Task brief: From the line that contains "Die Seite drucken" to the last line of the entries, set down each line exactly as written, both ends included, with nothing else.

Data provided:
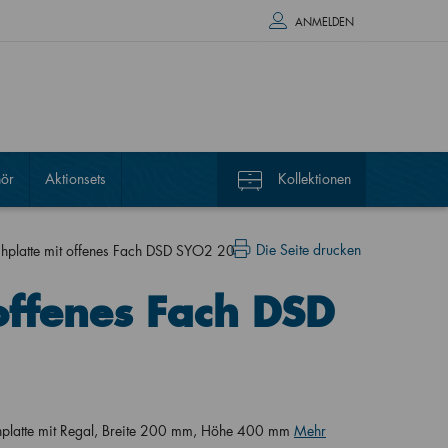
ANMELDEN
ör
Aktionsets
Kollektionen
Die Seite drucken
chplatte mit offenes Fach DSD SYO2 20
offenes Fach DSD
chplatte mit Regal, Breite 200 mm, Höhe 400 mm
Mehr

Task response:
Die Seite drucken
chplatte mit offenes Fach DSD SYO2 20
offenes Fach DSD
chplatte mit Regal, Breite 200 mm, Höhe 400 mm
Mehr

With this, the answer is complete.